La apuesta por un Estado Social, clave para lograr el consenso, se produce a contracorriente de lo que ya se barruntaba en el mundo occidental: la ofensiva neoliberal (Reagan, Thatcher, la Escuela de Chicago, Von Hayek) del capitalismo más agresivo, desde que constataba que iba ganando el definitivo pulso a la economía estatalizada del campo soviético. Es decir, emprendimos el camino hacia el Estado de Bienestar, para afrontar las desgarradoras injusticias sociales que habían impedido consolidar la libertad y convivencia pacífica entre los españoles, justo cuando otros regresaban al Estado mínimo y a la ley del más fuerte.
Y tratamos de resolver el dilema unidad/diversidad entre los pueblos de España, que tanto había agriado la historia contemporánea de España --sobre todo en tiempos de crisis y de desánimo colectivo, como ahora-- con una forma de Estado de la que la Constitución sólo diseñó principios, límites y procedimientos para una gran reestructuración de un Estado a la par centralista y autoritario. El pacto fundamental, la piedra basal del acuerdo constitucional en que se cifró La Transición fue: España existe, tiene entidad como comunidad política para continuar siendo un Estado y, a partir de ahora, combinará unidad-pluralidad y solidaridad.
Los constituyentes no eran profetas, ni tenían por qué adivinar el diseño definitivo de lo que luego bautizamos como el Estado de las Autonomías, el alcance combinado que tendrían factores y circunstancias como el reconocimiento constitucional de los derechos históricos de los territorios forales --especialmente en el terreno de la fiscalidad--, la regulación de un sistema electoral que prima a los partidos territoriales en la composición del Congreso de Diputados, la hegemonía de esos mismos partidos en Comunidades Autónomas muy relevantes, las metas constantemente móviles y deslizantes de los nacionalismos periféricos, su dialéctica infinita y encubridora con el españolismo más mesetario...
Lo que sí era previsible era el papel de la jerarquía eclesiástica milenariamente habituada, contra la enseñanza evangélica y contra la de sus más preclaros y humanistas doctores hispanos, a utilizar al Estado como su brazo secular, a mezclar en su provecho las cosas del césar con las divinas e imponer sus convicciones mediante la fuerza. Y así ha venido siendo.
Pero toda aquella etapa dio abundantes frutos de convivencia, de progreso, de paulatina corrección de injusticias incompatibles con la dignidad humana, de oportunidades a quienes se les habían negado a cal y canto desde siempre.

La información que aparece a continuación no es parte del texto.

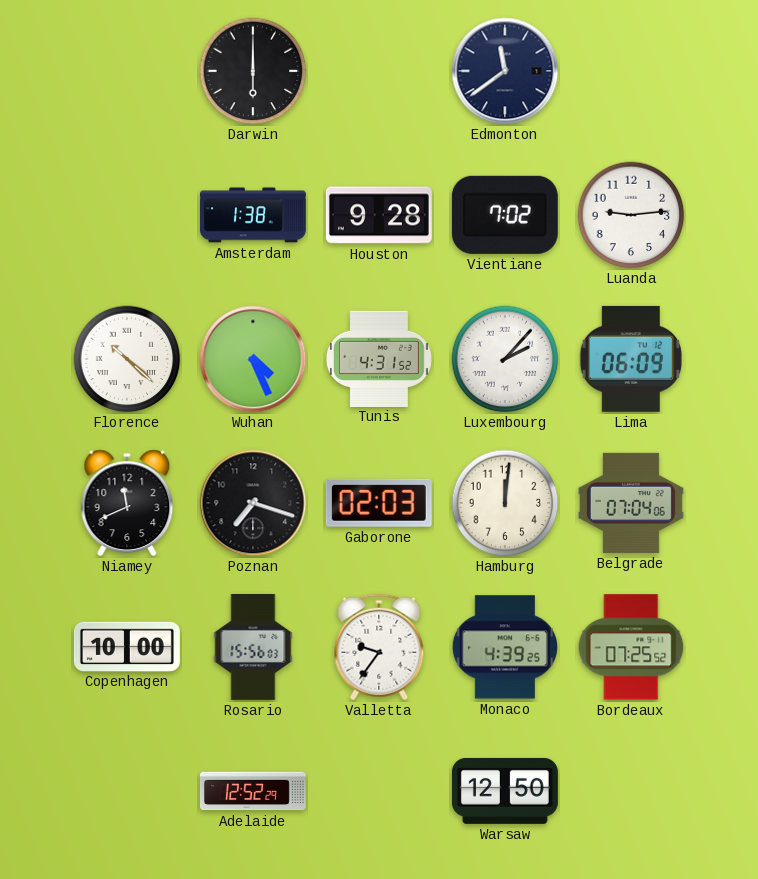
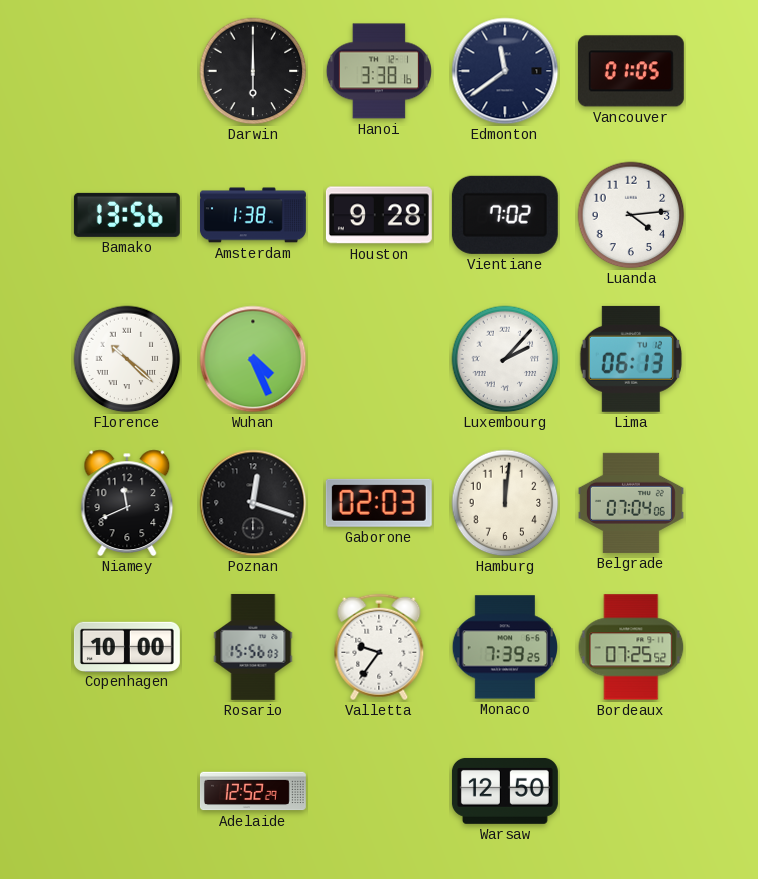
Hanoi: none -> 3:38
Vancouver: none -> 01:05
Bamako: none -> 13:56
Luanda: 9:14 -> 4:14
Tunis: 4:31 -> none
Lima: 06:09 -> 06:13
Poznan: 7:18 -> 12:18
Monaco: 4:39 -> 7:39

Y quienes la aceptaron a regañadientes, superando su desconcierto inicial, han estado buscando la forma de minar los grandes compromisos de La Transición, instaurar 30 años después el tipo de sociedad y de sistema político que les hubiera gustado en la desembocadura del franquismo.

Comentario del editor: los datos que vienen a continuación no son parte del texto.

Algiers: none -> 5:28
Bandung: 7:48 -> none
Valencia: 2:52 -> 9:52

Y aquí está, en vivo y en directo: desde el manifestódromo a la involución en la regulación del aborto, desde el deterioro de la sanidad pública al restablecimiento de la dualidad escolar, desde los recortes sociales a la impunidad de los grandes escándalos financieros (y su refinanciación en barbecho con dinero de los contribuyentes), desde la derogación de derechos laborales a la campaña de descrédito del Estado autonómico.
Por eso pienso que renegar de La Transición puede ser fruto de la distancia generacional de quienes no la vivieron o de esa mezcla explosiva de necedad e irresponsabilidad de algunos que sólo la presenciaron.

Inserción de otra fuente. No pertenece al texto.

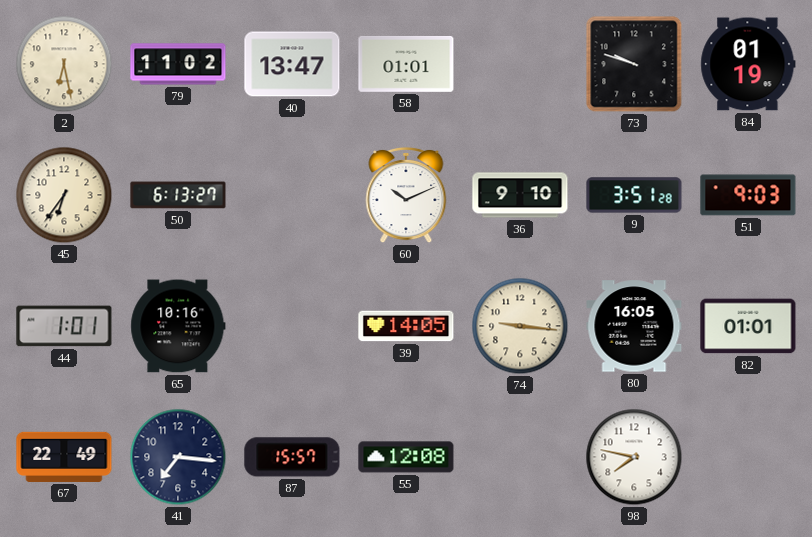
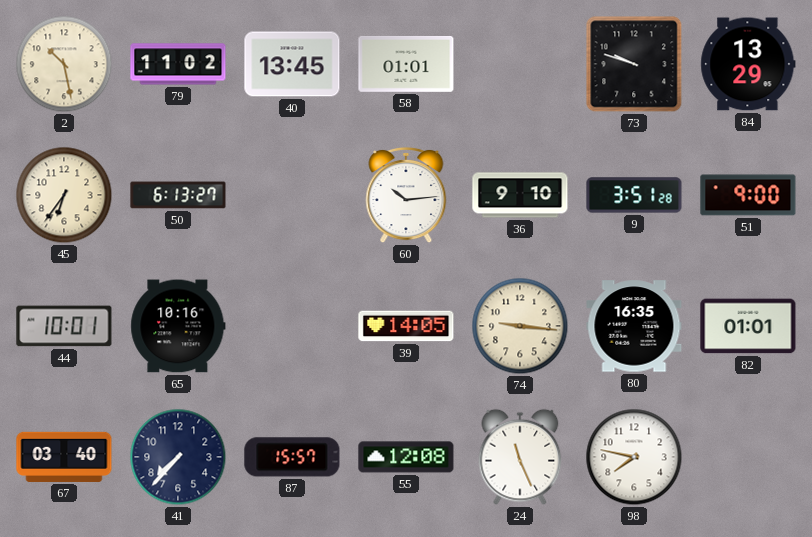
2: 6:28 -> 10:28
40: 13:47 -> 13:45
84: 01:19 -> 13:29
60: 10:11 -> 10:14
51: 9:03 -> 9:00
44: 1:01 -> 10:01
80: 16:05 -> 16:35
67: 22:49 -> 03:40
41: 7:16 -> 7:37
24: none -> 11:26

Últimamente he oído -y leído- muchas opiniones calificando a La Transición como mero maquillaje continuista del franquismo y al sistema político y al modo de convivencia que instauró como una seudodemocracia. En fin, como un fraude.
Claro que el resultado no respondió a ningún modelo ideal. Los modelos ideales no existen en la realidad. Son eso: ideales.